On a separate but related note, I think the odds of a savvy news consumer making sense of the news is greater than the odds of an entire news organization figuring out what is meant by “balanced” reporting, figuring out guidelines to reach said balance, then systematically and consistently following those guidelines.

OTOH there is no ethical or moral obligation to give folly or outright evil a “balanced treatment.” Being balanced and fair means identifying and treating Richard Spencer at all times like the racist lunatic fringe he is and giving him no more time or respect than that deserves.

Right. “Balanced” reporting about things like climate change give undue weight to anti-science and delusional nuts by trying to “balance” the coverage between the two sides, as if there’s a legitimate opposing viewpoint to be had.
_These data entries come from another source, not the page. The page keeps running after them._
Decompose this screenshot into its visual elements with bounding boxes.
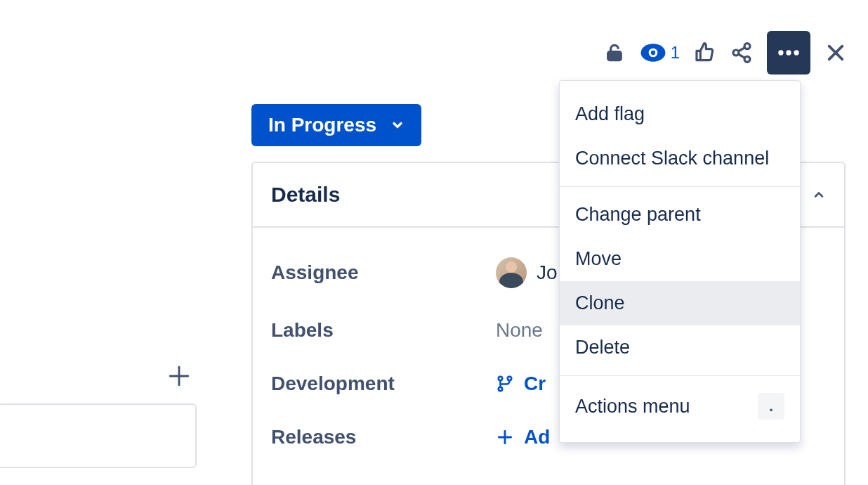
- svg-point-14: [499, 377, 502, 380]
- releases-action: Ad: [524, 426, 550, 448]
- menu-add-flag[interactable]: Add flag: [560, 92, 800, 136]
- svg-point-16: [499, 387, 502, 391]
- kbd-shortcut: .: [758, 393, 784, 420]
- dropdown-group-3: Actions menu .: [560, 375, 800, 436]
- more-actions-button[interactable]: [767, 31, 810, 75]
- status-dropdown[interactable]: In Progress: [251, 104, 421, 146]
- field-label-assignee: Assignee: [271, 261, 496, 284]
- status-label: In Progress: [268, 114, 376, 136]
- svg-point-4: [744, 44, 750, 49]
- watch-button[interactable]: 1: [640, 39, 680, 66]
- close-icon[interactable]: [824, 41, 847, 64]
- development-action: Cr: [524, 373, 546, 395]
- watch-count: 1: [671, 43, 680, 63]
- menu-delete[interactable]: Delete: [560, 325, 800, 370]
- menu-move[interactable]: Move: [560, 237, 800, 281]
- left-panel-stub: [0, 403, 197, 468]
- svg-point-3: [650, 51, 655, 55]
- field-value-assignee[interactable]: Jo: [496, 257, 558, 288]
- svg-point-10: [786, 50, 791, 55]
- svg-rect-0: [607, 52, 621, 60]
- assignee-name: Jo: [537, 261, 558, 284]
- labels-value: None: [496, 319, 543, 342]
- menu-change-parent[interactable]: Change parent: [560, 193, 800, 237]
- details-title: Details: [271, 183, 340, 207]
- branch-icon: [496, 375, 514, 393]
- field-value-development[interactable]: Cr: [496, 373, 546, 395]
- issue-action-toolbar: 1: [603, 31, 847, 75]
- field-label-labels: Labels: [271, 319, 496, 342]
- avatar: [496, 257, 527, 288]
- field-label-releases: Releases: [271, 426, 496, 448]
- plus-icon: [496, 428, 514, 446]
- svg-line-7: [738, 48, 744, 51]
- svg-point-9: [778, 50, 783, 55]
- svg-point-11: [794, 50, 798, 55]
- lock-icon[interactable]: [603, 41, 626, 64]
- dropdown-group-1: Add flag Connect Slack channel: [560, 86, 800, 186]
- svg-point-5: [733, 50, 739, 56]
- menu-actions-menu[interactable]: Actions menu .: [560, 382, 800, 431]
- svg-point-6: [744, 56, 750, 62]
- field-value-labels[interactable]: None: [496, 319, 543, 342]
- menu-connect-slack[interactable]: Connect Slack channel: [560, 136, 800, 181]
- dropdown-group-2: Change parent Move Clone Delete: [560, 186, 800, 375]
- add-button[interactable]: [167, 364, 191, 391]
- share-icon[interactable]: [730, 41, 753, 64]
- field-label-development: Development: [271, 373, 496, 395]
- menu-clone[interactable]: Clone: [560, 281, 800, 325]
- field-value-releases[interactable]: Ad: [496, 426, 550, 448]
- thumbs-up-icon[interactable]: [694, 41, 716, 64]
- chevron-up-icon: [812, 188, 826, 202]
- chevron-down-icon: [390, 118, 405, 132]
- svg-point-15: [508, 377, 511, 380]
- svg-line-8: [738, 54, 744, 58]
- more-actions-menu: Add flag Connect Slack channel Change pa…: [559, 80, 801, 443]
There’s NOT a legitimate opposing viewpoint- there’s climate change, and then there are dangerous lunatics, ignorant fools, and evil bastards who seriously question it.

And treating it as an issue that’s not settled, and where both sides are equally valued normalizes the idea that there’s a debate to be had, which is entirely horrible.

So good journalists should strive, IMO, to reveal the truth, not necessarily to try and provide a “balanced” view.

If there is to be any sort of balance, it has to be balance that is based on the actual numbers, not just some idea that you should always represent both sides. If one side is better believed or has more evidence, then it gets more time. That is balance. And if we’re beyond 95% confidence, leave out the opposing view altogether.

Though, frankly, I think there is too much focus on balance and opinions and not on facts and reporting what we know to be true.

Still, I thought normalization was more about “don’t pretend that what Trump does is normal. Don’t pretend that the alt-right is normal. Report racism as racism. Report what Trump does the way you would about any other president.”

Think about the tax return issue. A candidate not releasing his tax returns was considered a non starter ten years ago. You’d be dead in the water if you refused.

Romney tried to get away with it, and finally relented, releasing a single year (the year when he knew he was running for president, and likely knew he would have to release it, so he likely paid way higher taxes than the years we didn’t see). This normalized not releasing tax returns and allowed Trump to not release a damn thing, and he only took a minimum of flack for it.

In 2020, releasing one’s tax returns is probably not expected anymore because the last two election cycles normalized the process.

The American electorate elected Trump. How do you normalize his movement more than that? The media can’t pretend this didn’t happen.